Tackling the Same Patents
The PTAB recently reported that overall patent owners are not being “gang tackled” by multiple petitioners challenging the same patent. In a study of nearly 4,000 patents across technology areas, the PTAB found that 88% of the patents are challenged one or two times (PTAB Judicial Conference—June 29, 2017, available at https://www.uspto.gov/sites/default/files/documents/PTAB%20Judicial%20Conference% 20June%2029%202017.pdf). For BPCIA patents, however, multiple challenges appear to be more frequent (Fig. 1). 42 BPCIA patents were challenged in the 85 IPR petitions. 71% of those patents were challenged one or two times.
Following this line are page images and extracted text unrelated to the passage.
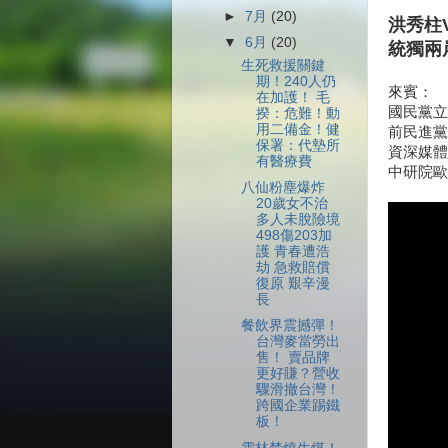
►
7月
(20)
洪秀柱V
▼
6月
(20)
統獨兩
生死救援關鍵
期！240人仍
來賓：
在加護！ 毛
國民黨立
揆：危難！動
用二備金！健
前民進黨
保署：代墊所
資深媒體
有醫療費
中研院歐
八仙粉塵爆炸
20歲女不治
多人未脫險境
498傷203加
護 青春遭浩
劫 急救賠償
復原 艱辛漫
長
餐飲界震撼彈！
台灣麥當勞出
售！ 賣品牌
更好賺？營收
驟滑撤台灣！
跨國企業踢鐵
板！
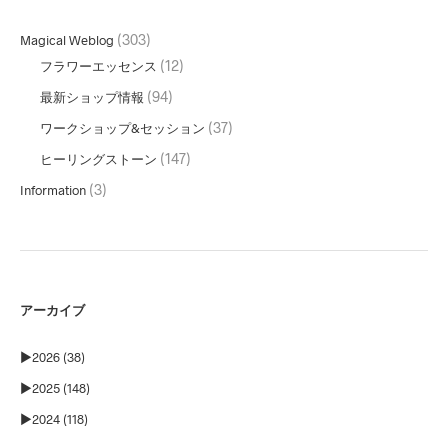
(303)
Magical Weblog
(12)
フラワーエッセンス
(94)
最新ショップ情報
(37)
ワークショップ&セッション
(147)
ヒーリングストーン
(3)
Information
アーカイブ
►
2026 (38)
►
2025 (148)
►
2024 (118)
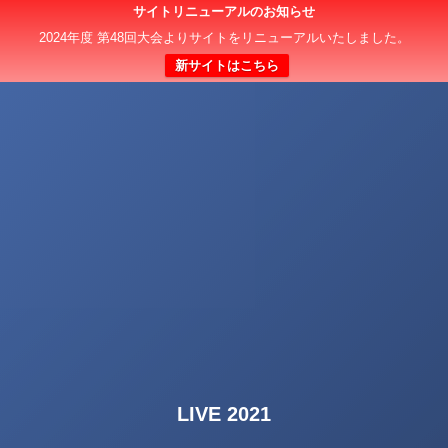
サイトリニューアルのお知らせ
2024年度 第48回大会よりサイトをリニューアルいたしました。
新サイトはこちら
LIVE 2021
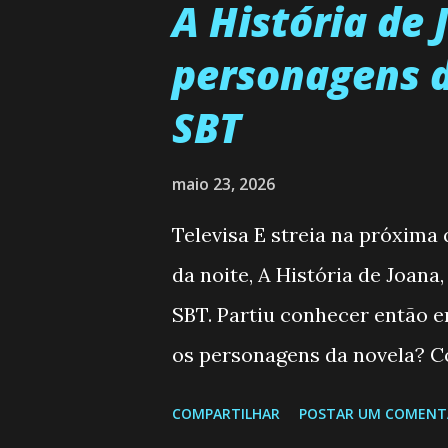
A História de
personagens d
SBT
maio 23, 2026
Televisa E streia na próxima
da noite, A História de Joana
SBT. Partiu conhecer então 
os personagens da novela? Co
Semanal do SBT de 25/05/2
COMPARTILHAR
POSTAR UM COMENT
Valero) Uma jovem humilde e 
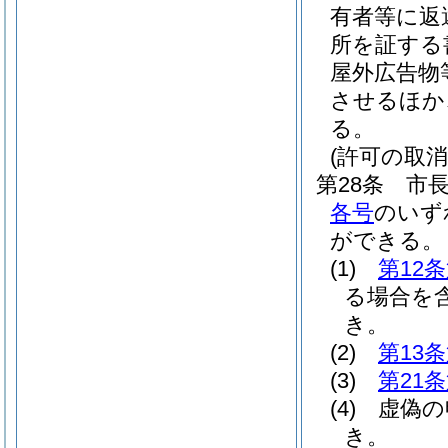
有者等に返
所を証する
屋外広告物
させるほか
る。
(許可の取消
第28条
市
各号
のいず
ができる。
(1)
第12
る場合を含
き。
(2)
第13
(3)
第21
(4)
虚偽の
き。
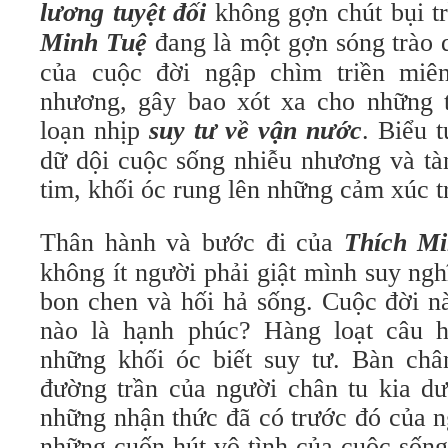
lương tuyệt đối
không gợn chút bụi t
Minh Tuệ
đang là một gợn sóng trào d
của cuộc đời ngập chìm triền miên
nhương, gây bao xót xa cho những t
loạn nhịp
suy tư về vận nước
. Biểu 
dữ dội cuộc sống nhiễu nhương và tàn
tim, khối óc rung lên những cảm xúc t
Thân hành và bước đi của
Thích M
không ít người phải giật mình suy ng
bon chen và hối hả sống. Cuộc đời n
nào là hạnh phúc? Hàng loạt câu h
những khối óc biết suy tư. Bàn châ
đường trần của người chân tu kia d
những nhận thức đã có trước đó của n
những cuốn hút vô tình của cuộc sốn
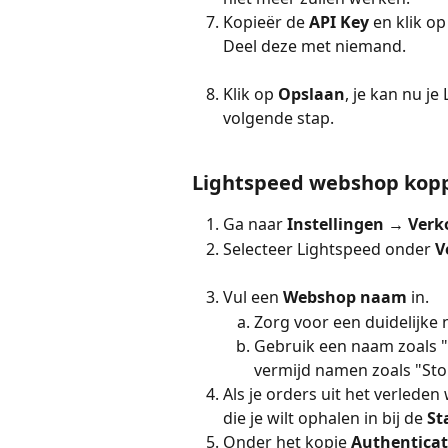
Kopieër de 
API Key 
en klik op
Deel deze met niemand.
Klik op 
Opslaan
, je kan nu j
volgende stap.
Lightspeed webshop kopp
Ga naar 
Instellingen → Ver
Selecteer Lightspeed onder 
V
Vul een 
Webshop naam 
in. 
Zorg voor een duidelijke 
Gebruik een naam zoals "
vermijd namen zoals "Stor
Als je orders uit het verlede
die je wilt ophalen in bij de 
St
Onder het kopje 
Authenticat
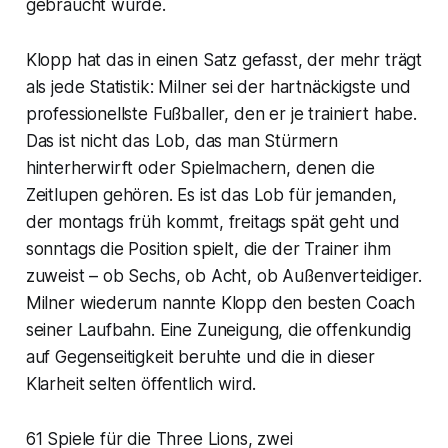
gebraucht wurde.
Klopp hat das in einen Satz gefasst, der mehr trägt
als jede Statistik: Milner sei der hartnäckigste und
professionellste Fußballer, den er je trainiert habe.
Das ist nicht das Lob, das man Stürmern
hinterherwirft oder Spielmachern, denen die
Zeitlupen gehören. Es ist das Lob für jemanden,
der montags früh kommt, freitags spät geht und
sonntags die Position spielt, die der Trainer ihm
zuweist – ob Sechs, ob Acht, ob Außenverteidiger.
Milner wiederum nannte Klopp den besten Coach
seiner Laufbahn. Eine Zuneigung, die offenkundig
auf Gegenseitigkeit beruhte und die in dieser
Klarheit selten öffentlich wird.
61 Spiele für die Three Lions, zwei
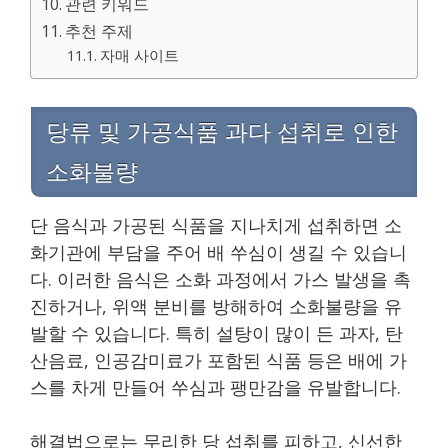
관련 키워드
추천 주제
자매 사이트
당류 및 가공식품 과다 섭취로 인한
소화불량
단 음식과 가공된 식품을 지나치게 섭취하면 소
화기관에 부담을 주어 배 쑤심이 생길 수 있습니
다. 이러한 음식은 소화 과정에서 가스 발생을 촉
진하거나, 위액 분비를 방해하여 소화불량을 유
발할 수 있습니다. 특히 설탕이 많이 든 과자, 탄
산음료, 인공감미료가 포함된 식품 등은 배에 가
스를 차게 만들어 쑤심과 팽만감을 유발합니다.
해결법으로는 무리한 당 섭취를 피하고, 신선한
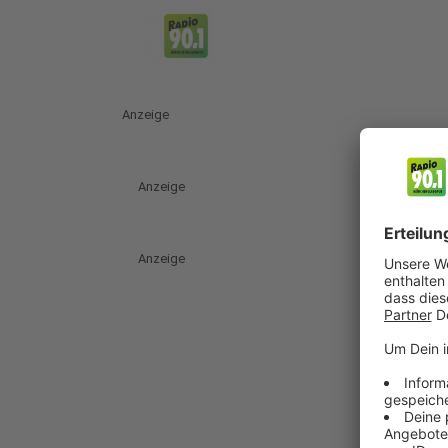
Anzeige
Anzeige
Anzeige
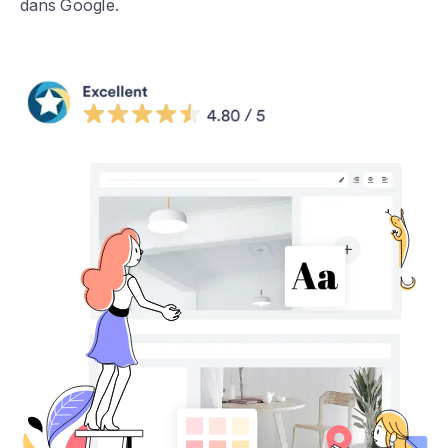
dans Google.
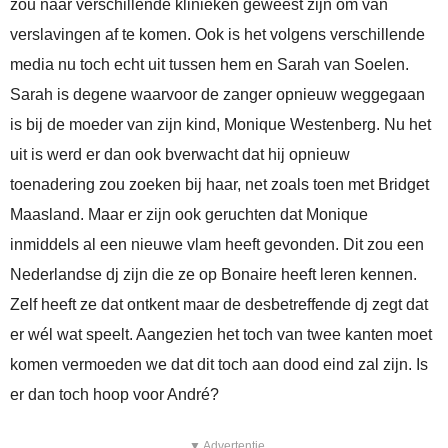
zou naar verschillende klinieken geweest zijn om van
verslavingen af te komen. Ook is het volgens verschillende
media nu toch echt uit tussen hem en Sarah van Soelen.
Sarah is degene waarvoor de zanger opnieuw weggegaan
is bij de moeder van zijn kind, Monique Westenberg. Nu het
uit is werd er dan ook bverwacht dat hij opnieuw
toenadering zou zoeken bij haar, net zoals toen met Bridget
Maasland. Maar er zijn ook geruchten dat Monique
inmiddels al een nieuwe vlam heeft gevonden. Dit zou een
Nederlandse dj zijn die ze op Bonaire heeft leren kennen.
Zelf heeft ze dat ontkent maar de desbetreffende dj zegt dat
er wél wat speelt. Aangezien het toch van twee kanten moet
komen vermoeden we dat dit toch aan dood eind zal zijn. Is
er dan toch hoop voor André?
▼ Advertentie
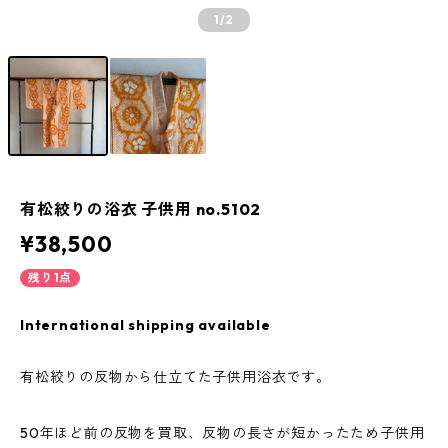
1
/2
有松絞りの浴衣 子供用 no.5102
¥38,500
残り1点
International shipping available
有松絞りの反物から仕立てた子供用浴衣です。
50年ほど前の反物を買取、反物の長さが短かったため子供用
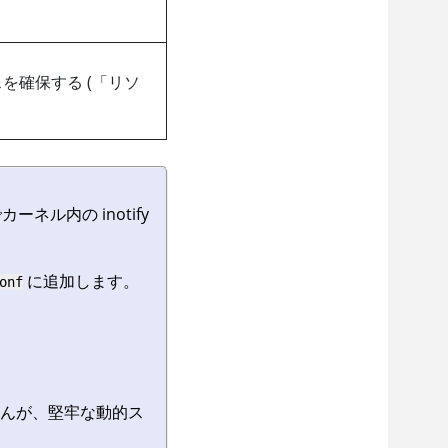
を確保する (「リソ
ル内の inotify
に追加します。
onf
せんが、堅牢な動的ス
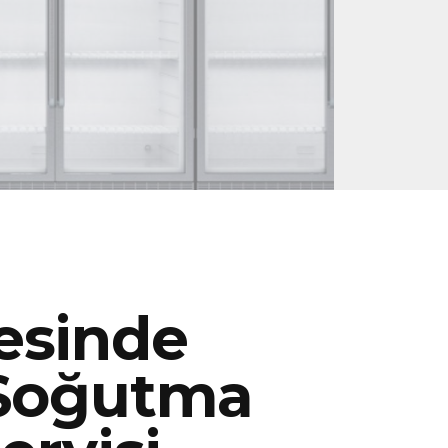
esinde
 Soğutma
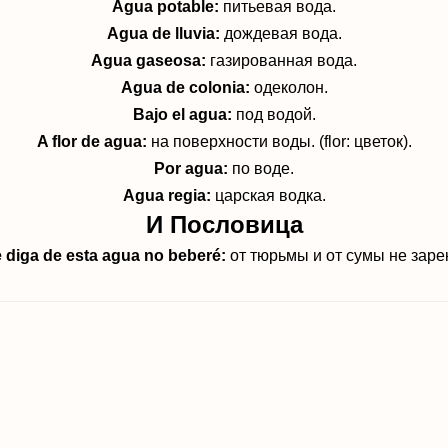
Agua potable:
питьевая вода.
Agua de lluvia:
дождевая вода.
Agua gaseosa:
газированная вода.
Agua de colonia:
одеколон.
Bajo el agua:
под водой.
A flor de agua:
на поверхности воды. (flor: цветок).
Por agua:
по воде.
Agua regia:
царская водка.
И Пословица
 diga de esta agua no beberé:
от тюрьмы и от сумы не заре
The number of patents challenged three, four or six times was greater in the BPCIA context (14%, 7% and 5%, respectively) than for patents in general (6%, 3% and 1%, respectively). Notably, one BPCIA patent was challenged 10 times.
Timing of Challenges
The timing of challenges to BPCIA patents is also distinct. Most IPRs involve parallel district court litigation. The same is not the case for IPR petitions for biosimilars. Here biosimilar makers typically file petitions prior to any case or controversy allowing for district court litigation. Of the 85 petitions, for 81 of them (95%) there was no parallel district court litigation when the petitions were filed. Only one petition involved pending district court litigation between the same parties, and three petitions involved pending district court litigation between the patent owner and different biosimilar makers. Indeed, many biosimilar makers filed IPR petitions while clinical trials were still underway, well prior to seeking regulatory approval for their biosimilar products from FDA. Since it takes 18 months from the filing of an IPR petition to obtain a final written decision from the PTAB, biosimilar makers can time their petitions to obtain a decision by the time of FDA approval for their biosimilar products.
While IPR challenges to clear a path for biosimilar products are soaring, the results of the challenges are mixed (Fig. 2). Of the 44 petitions where the PTAB has issued a decision on institution, institution has been denied approximately 45% of the time (55% of the time IPR is instituted). Given the sample size, the rate of institution may not be significantly different from that observed for biotech/pharma patents in general (61% instituted) but it is lower. The results for most of the instituted IPRs are still unknown. Decisions for 15 of them are still pending. One resulted in a final written decision upholding the patent claims (IPR2015-01537), and five of the IPRs resulted in all challenged claims of the patents being cancelled (IPR2016-00172, IPR2016-00188, IPR2016-00189, IPR2016-00408, and IPR2016-00409). The fact that institution decisions are pending in 39% (33) of the petitions reflects that biosimilar makers are turning to IPR proceedings given the many advantages that they offer despite mixed results.
Lessons So Far
Although the numbers of IPR petitions for biosimilars are still relatively limited, a number of trends have emerged. While the results of challenges continue to be mixed, the number of challenges is greatly increasing. Biosimilar makers are challenging all types of patents in IPR proceedings—from antibodies to processes for making them—to clear the path for their biosimilar products. Although biosimilar makers can avoid the BPCIA's pre-suit procedures after the Supreme Court's decision in Sandoz with or without IPRs, biosimilar makers continue to actively pursue IPRs due to the procedural and substantive advantages they offer and because they allow them to challenge the validity of patents before they have standing to do so in district court. But given the mixed results to date as well as the number of patents protecting important biologics, biosimilar makers are unlikely to avoid district court litigation entirely with IPRs.